16 Days of Activism to End Violence against Women & Girls

The SAFE Team’s Safer Families Centre will be releasing key messages during the campaign from three bodies of evidence:

  1. Intimate partner violence in the first decade of motherhood This evidence is drawn from the Mothers’ and Young People’s Study, an Australian longitudinal study investigating the health and wellbeing of over 1500 first-time mothers and their first-born children. (Brown SJ, Gartland D, Woolhouse H et al.)  Led by Stephanie Brown, the Safer Families Centre has illustrated the evidence through storytelling. Each story is set against the background of information that women in the study shared with us about their experiences during pregnancy and the first decade of motherhood.
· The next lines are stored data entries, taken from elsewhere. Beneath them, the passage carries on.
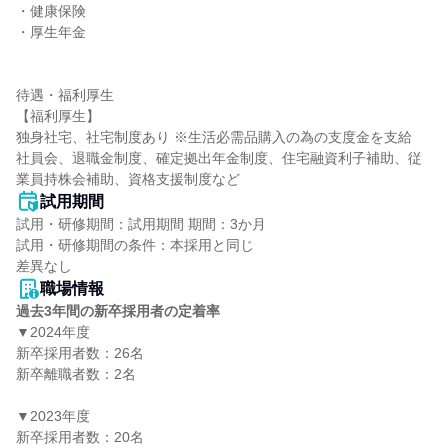
・健康保険

・厚生年金

待遇・福利厚生

【福利厚生】

独身社宅、社宅制度あり ※生活必需品購入の為の支度金を支給

社員会、退職金制度、確定拠出年金制度、住宅融資利子補助、従
業員持株会補助、資格支援制度など
試用期間
試用・研修期間：試用期間 期間：3か月

試用・研修期間の条件：本採用と同じ

職場情報
過去3年間の新卒採用者の定着率
▼2024年度

新卒採用者数：26名

新卒離職者数：2名

▼2023年度

新卒採用者数：20名
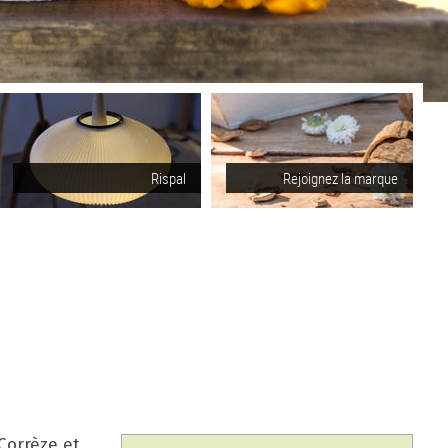
Rispal
Rejoignez la marque
Corrèze et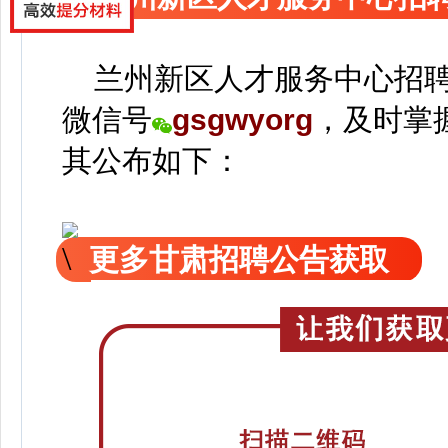
兰州新区人才服务中心招聘
微信号
gsgwyorg
，
及时掌
其公
布如下：
更多甘肃招聘公告获取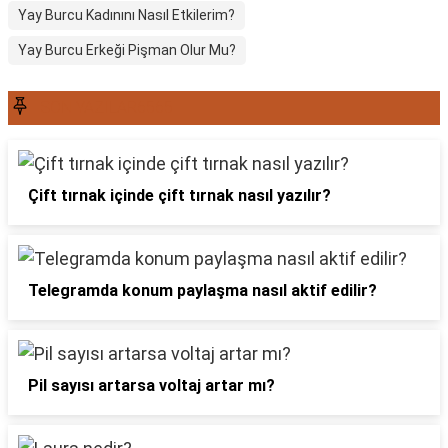
Yay Burcu Kadınını Nasıl Etkilerim?
Yay Burcu Erkeği Pişman Olur Mu?
SON YAZILAR6565
Çift tırnak içinde çift tırnak nasıl yazılır?
Telegramda konum paylaşma nasıl aktif edilir?
Pil sayısı artarsa voltaj artar mı?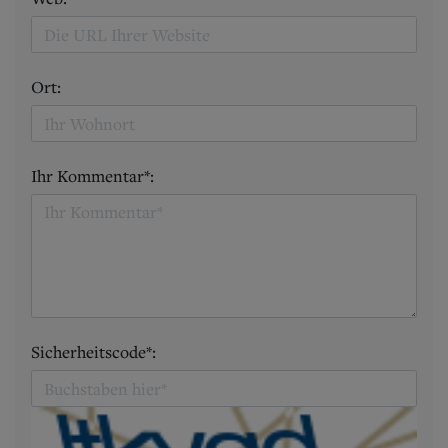
Ort:
Ihr Kommentar*:
Sicherheitscode*: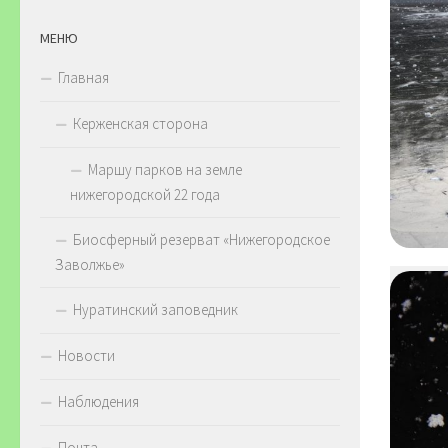
МЕНЮ
Главная
Керженская сторона
Маршу парков на земле
нижегородской 22 года
Биосферный резерват «Нижегородское
Заволжье»
Нуратинский заповедник
Новости
Наблюдения
Почта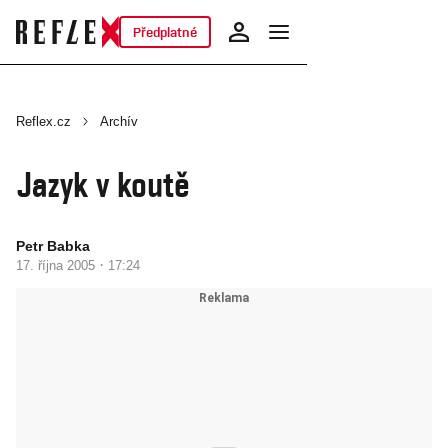
Předplatné
Reflex.cz
Archív
Jazyk v koutě
Petr Babka
·
17. října 2005
17:24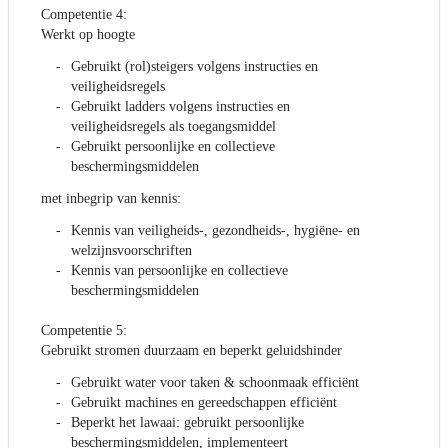
Competentie 4:
Werkt op hoogte
Gebruikt (rol)steigers volgens instructies en
veiligheidsregels
Gebruikt ladders volgens instructies en
veiligheidsregels als toegangsmiddel
Gebruikt persoonlijke en collectieve
beschermingsmiddelen
met inbegrip van kennis:
Kennis van veiligheids-, gezondheids-, hygiëne- en
welzijnsvoorschriften
Kennis van persoonlijke en collectieve
beschermingsmiddelen
Competentie 5:
Gebruikt stromen duurzaam en beperkt geluidshinder
Gebruikt water voor taken & schoonmaak efficiënt
Gebruikt machines en gereedschappen efficiënt
Beperkt het lawaai: gebruikt persoonlijke
beschermingsmiddelen, implementeert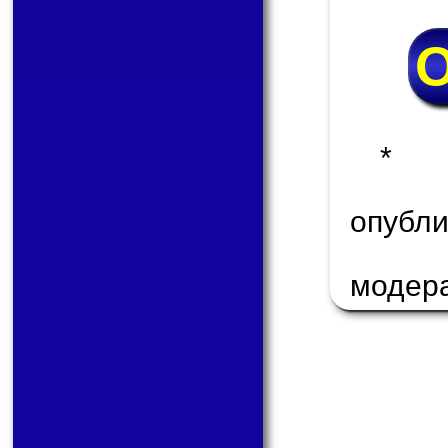
* 
опуб
модер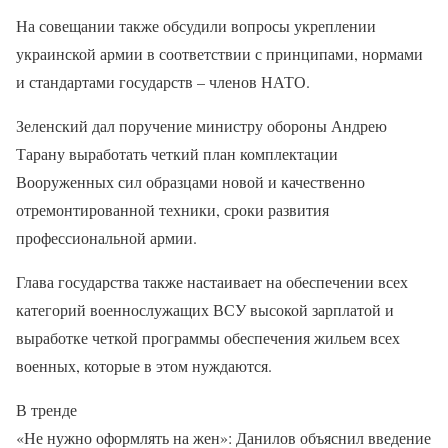
На совещании также обсудили вопросы укреплении
украинской армии в соответствии с принципами, нормами
и стандартами государств – членов НАТО.
Зеленский дал поручение министру обороны Андрею
Тарану выработать четкий план комплектации
Вооруженных сил образцами новой и качественно
отремонтированной техники, сроки развития
профессиональной армии.
Глава государства также настаивает на обеспечении всех
категорий военнослужащих ВСУ высокой зарплатой и
выработке четкой программы обеспечения жильем всех
военных, которые в этом нуждаются.
В тренде
«Не нужно оформлять на жен»: Данилов объяснил введение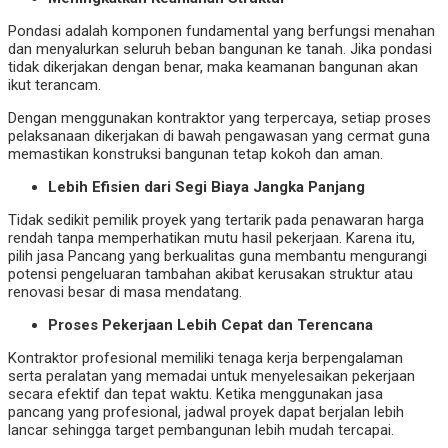
Pondasi adalah komponen fundamental yang berfungsi menahan
dan menyalurkan seluruh beban bangunan ke tanah. Jika pondasi
tidak dikerjakan dengan benar, maka keamanan bangunan akan
ikut terancam.
Dengan menggunakan kontraktor yang terpercaya, setiap proses
pelaksanaan dikerjakan di bawah pengawasan yang cermat guna
memastikan konstruksi bangunan tetap kokoh dan aman.
Lebih Efisien dari Segi Biaya Jangka Panjang
Tidak sedikit pemilik proyek yang tertarik pada penawaran harga
rendah tanpa memperhatikan mutu hasil pekerjaan. Karena itu,
pilih jasa Pancang yang berkualitas guna membantu mengurangi
potensi pengeluaran tambahan akibat kerusakan struktur atau
renovasi besar di masa mendatang.
Proses Pekerjaan Lebih Cepat dan Terencana
Kontraktor profesional memiliki tenaga kerja berpengalaman
serta peralatan yang memadai untuk menyelesaikan pekerjaan
secara efektif dan tepat waktu. Ketika menggunakan jasa
pancang yang profesional, jadwal proyek dapat berjalan lebih
lancar sehingga target pembangunan lebih mudah tercapai.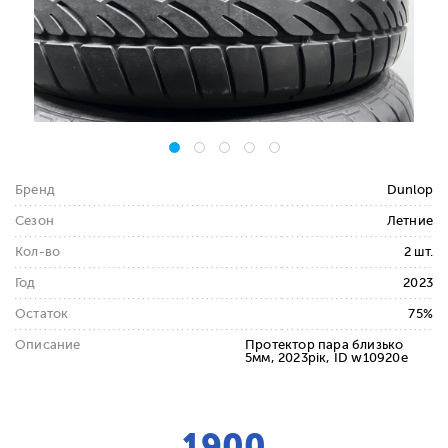
Бренд
Dunlop
Сезон
Летние
Кол-во
2 шт.
Год
2023
Остаток
75%
Описание
Протектор пара близько
5мм, 2023рік, ID w10920e
1900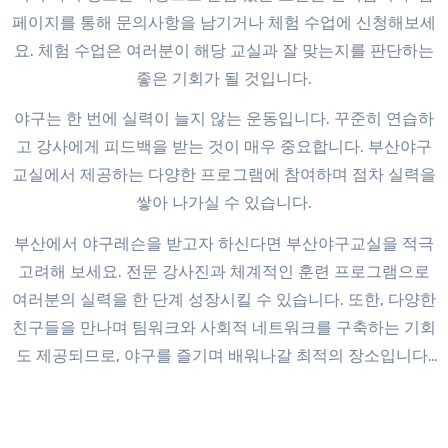
페이지를 통해 문의사항을 남기거나 체험 수업에 신청해보세
요. 체험 수업은 여러분이 해당 교실과 잘 맞는지를 판단하는
좋은 기회가 될 것입니다.
야구는 한 번에 실력이 늘지 않는 운동입니다. 꾸준히 연습하
고 강사에게 피드백을 받는 것이 매우 중요합니다. 부산야구
교실에서 제공하는 다양한 프로그램에 참여하며 점차 실력을
쌓아 나가실 수 있습니다.
부산에서 야구레슨을 받고자 하신다면 부산야구교실을 적극
고려해 보세요. 전문 강사진과 체계적인 훈련 프로그램으로
여러분의 실력을 한 단계 성장시킬 수 있습니다. 또한, 다양한
친구들을 만나며 팀워크와 사회적 네트워크를 구축하는 기회
도 제공되므로, 야구를 즐기며 배워나갈 최적의 장소입니다.
시작이 반이라는 말처럼, 이제 부산에서의 야구 여정을 시작
해보세요!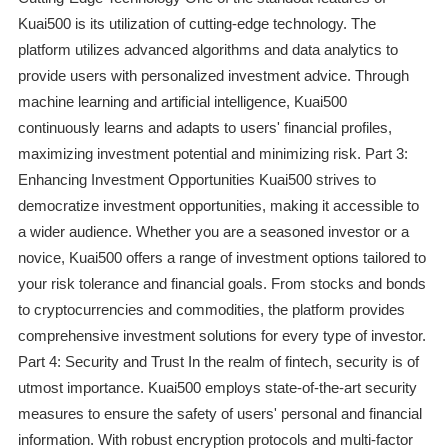
Kuai500 is its utilization of cutting-edge technology. The
platform utilizes advanced algorithms and data analytics to
provide users with personalized investment advice. Through
machine learning and artificial intelligence, Kuai500
continuously learns and adapts to users' financial profiles,
maximizing investment potential and minimizing risk. Part 3:
Enhancing Investment Opportunities Kuai500 strives to
democratize investment opportunities, making it accessible to
a wider audience. Whether you are a seasoned investor or a
novice, Kuai500 offers a range of investment options tailored to
your risk tolerance and financial goals. From stocks and bonds
to cryptocurrencies and commodities, the platform provides
comprehensive investment solutions for every type of investor.
Part 4: Security and Trust In the realm of fintech, security is of
utmost importance. Kuai500 employs state-of-the-art security
measures to ensure the safety of users' personal and financial
information. With robust encryption protocols and multi-factor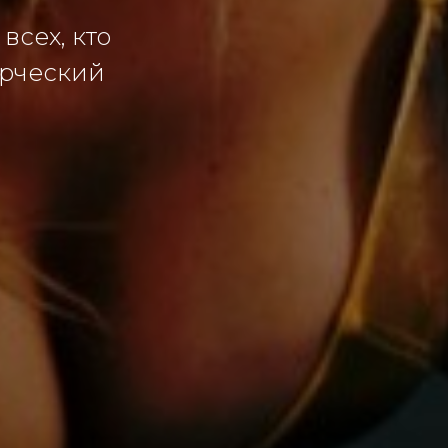
всех, кто
орческий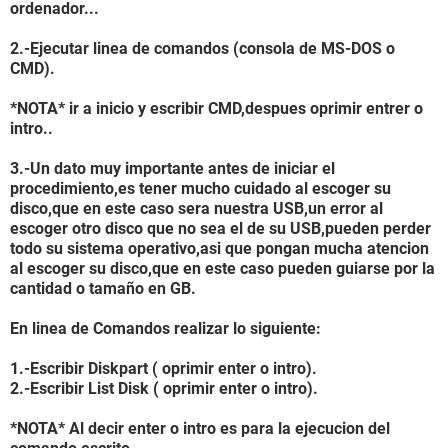
ordenador...
2.-Ejecutar linea de comandos (consola de MS-DOS o
CMD).
*NOTA* ir a inicio y escribir CMD,despues oprimir entrer o
intro..
3.-Un dato muy importante antes de iniciar el
procedimiento,es tener mucho cuidado al escoger su
disco,que en este caso sera nuestra USB,un error al
escoger otro disco que no sea el de su USB,pueden perder
todo su sistema operativo,asi que pongan mucha atencion
al escoger su disco,que en este caso pueden guiarse por la
cantidad o tamaño en GB.
En linea de Comandos realizar lo siguiente:
1.-Escribir Diskpart ( oprimir enter o intro).
2.-Escribir List Disk ( oprimir enter o intro).
*NOTA* Al decir enter o intro es para la ejecucion del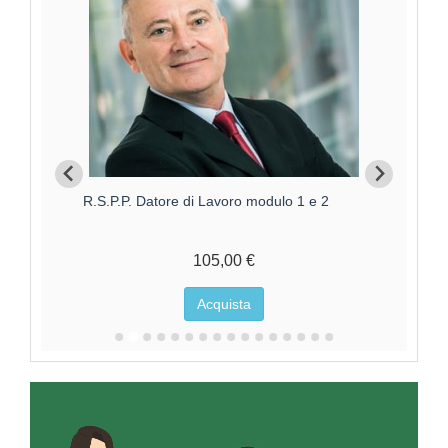
R.S.P.P. Datore di Lavoro modulo 1 e 2
Aggi
105,00 €
Acquista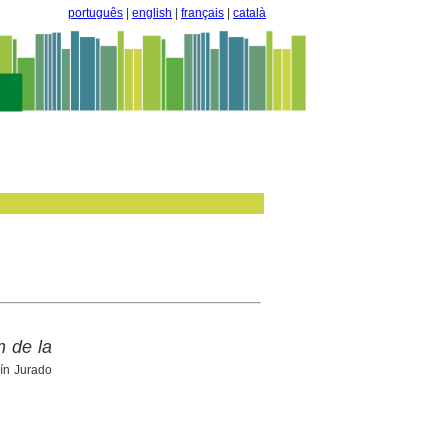
português
|
english
|
français
|
català
n de la
uín Jurado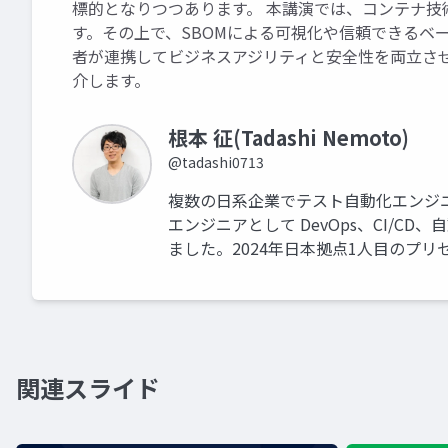
標的となりつつあります。 本講演では、コンテナ
す。その上で、SBOMによる可視化や信頼できるベ
者が連携してビジネスアジリティと安全性を両立させる
介します。
根本 征(Tadashi Nemoto)
@tadashi0713
複数の日系企業でテスト自動化エンジニ
エンジニアとして DevOps、CI/
ました。2024年日本拠点1人目のプリセ
関連スライド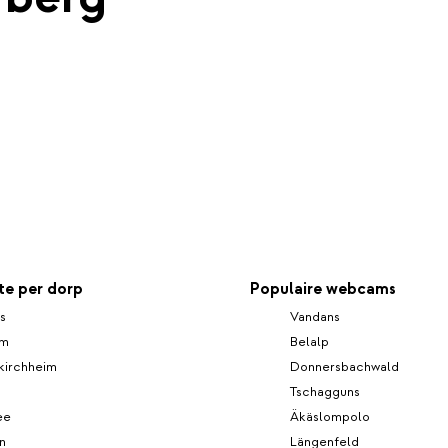
e per dorp
Populaire webcams
s
Vandans
lm
Belalp
kirchheim
Donnersbachwald
Tschagguns
ee
Äkäslompolo
n
Längenfeld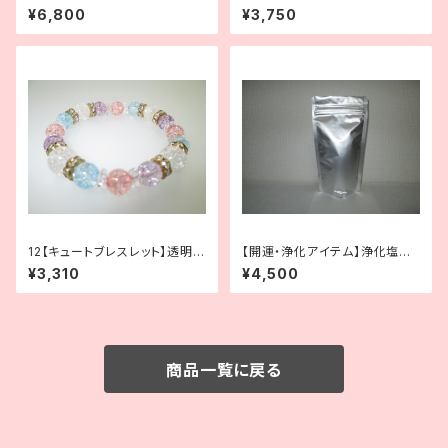
クリアブラウンMIXルチル×タイ
ピスラズリ×水晶×タイガーアイ
¥6,800
¥3,750
ガーアイ×オニキス
12【キュートブレスレット】透明感
【開運・浄化アイテム】浄化塩｜
あふれる可愛らしさ｜水晶×クラ
空間・人・パワーストーンの浄化
¥3,310
¥4,500
ック水晶×ロンデル
に ２袋
商品一覧に戻る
These provide data on women and children’s exposure to intimate partner violence from pregnancy to age ten; associated mental and physical health problems experienced by women and their children; patterns of health service use; and implications for the health sector.
  2. Transforming the health sector to address domestic and family violence
    This evidence is drawn from qualitative meta syntheses on what women expect from health practitioners; health practitioners’ perceptions of structural barriers and their personal barriers to identifying and addressing intimate partner violence. Led by Kelsey Hegarty, again we use storytelling from the voices of practitioners and victim survivors to present the findings. These include an overview of the barriers health professionals face when addressing domestic violence, system factors required to enable health practitioners to undertake this work and key recommendations for primary and health care policy and practice.
  3. All-of-family responses to children, mothers and fathers accessing services for domestic and family violence
  4. This evidence is drawn from a comprehensive set of evidence-based child-parent interventions for safety and resilience such as Caring Dads, RECOVER, Mothers in Mind and STACY to name a few (more info available at www.saferfamilies.org.au/strand-c). Led by Cathy Humphreys, this evidence forms the basis of lessons learnt about all-of-family approaches to domestic and family violence in the context of the Victorian service system, with a focus on Australian research. Our recommendations arising from this body of work will be useful to decision makers and practitioners of programs aimed at parenting in the context of domestic and family violence.

The Safer Families Centre is also running a social media campaign where we will be promoting Safer Families resources and training to help health professionals identify and respond to domestic violence and abuse through early engagement with family members.